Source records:
________________________________________

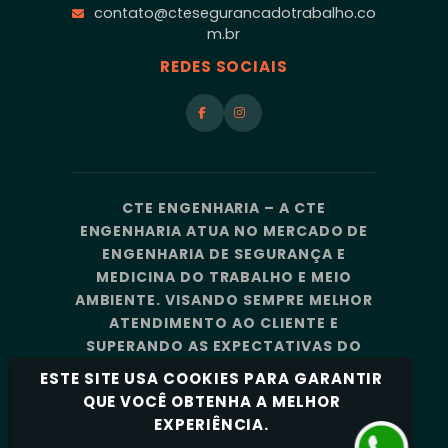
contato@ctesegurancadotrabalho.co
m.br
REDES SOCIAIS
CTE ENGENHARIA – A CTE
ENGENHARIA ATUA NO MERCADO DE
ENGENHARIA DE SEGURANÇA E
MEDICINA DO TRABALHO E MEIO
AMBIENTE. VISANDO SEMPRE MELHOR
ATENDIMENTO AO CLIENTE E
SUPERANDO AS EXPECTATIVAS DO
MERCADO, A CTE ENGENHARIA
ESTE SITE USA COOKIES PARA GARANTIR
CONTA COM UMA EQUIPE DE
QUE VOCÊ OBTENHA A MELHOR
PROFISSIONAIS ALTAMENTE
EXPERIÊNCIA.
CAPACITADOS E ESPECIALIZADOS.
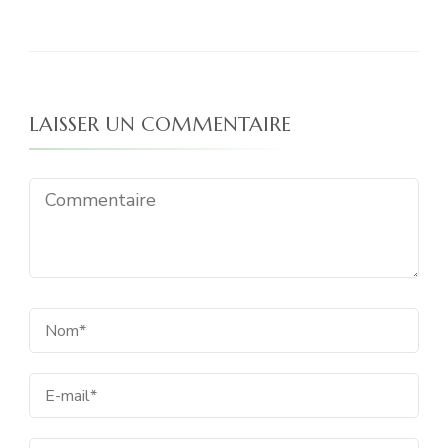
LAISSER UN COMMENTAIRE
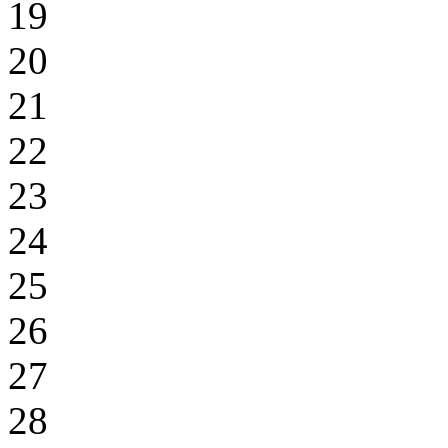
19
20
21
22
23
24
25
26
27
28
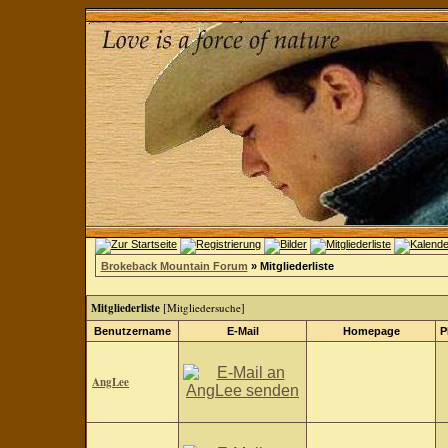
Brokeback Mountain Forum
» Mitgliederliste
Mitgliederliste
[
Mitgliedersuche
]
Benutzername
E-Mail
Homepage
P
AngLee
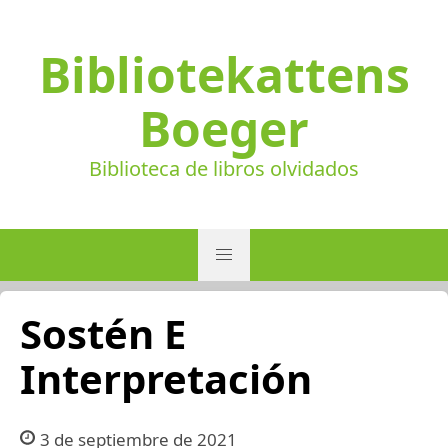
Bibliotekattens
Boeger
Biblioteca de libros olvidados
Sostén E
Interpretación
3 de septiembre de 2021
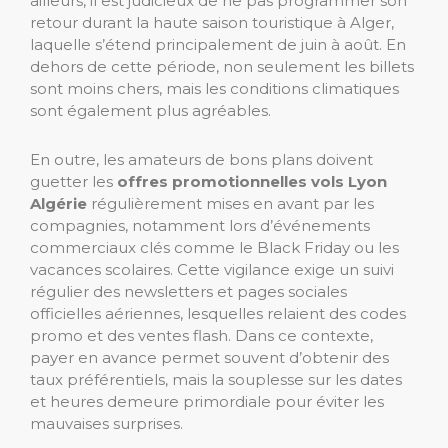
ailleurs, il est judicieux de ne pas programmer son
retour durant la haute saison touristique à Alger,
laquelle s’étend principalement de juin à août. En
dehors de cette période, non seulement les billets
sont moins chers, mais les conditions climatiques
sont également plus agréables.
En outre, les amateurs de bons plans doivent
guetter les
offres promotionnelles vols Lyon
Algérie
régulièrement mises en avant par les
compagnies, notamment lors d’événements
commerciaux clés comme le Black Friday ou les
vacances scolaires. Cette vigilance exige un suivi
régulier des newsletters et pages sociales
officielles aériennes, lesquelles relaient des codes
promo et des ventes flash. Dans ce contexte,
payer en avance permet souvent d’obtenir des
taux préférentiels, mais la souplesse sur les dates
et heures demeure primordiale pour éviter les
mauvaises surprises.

________________________________________

(Try it):
Check every line above for the string "MELHOR", and copy the ones that have it.

(Response to the exercise):
AMBIENTE. VISANDO SEMPRE MELHOR
QUE VOCÊ OBTENHA A MELHOR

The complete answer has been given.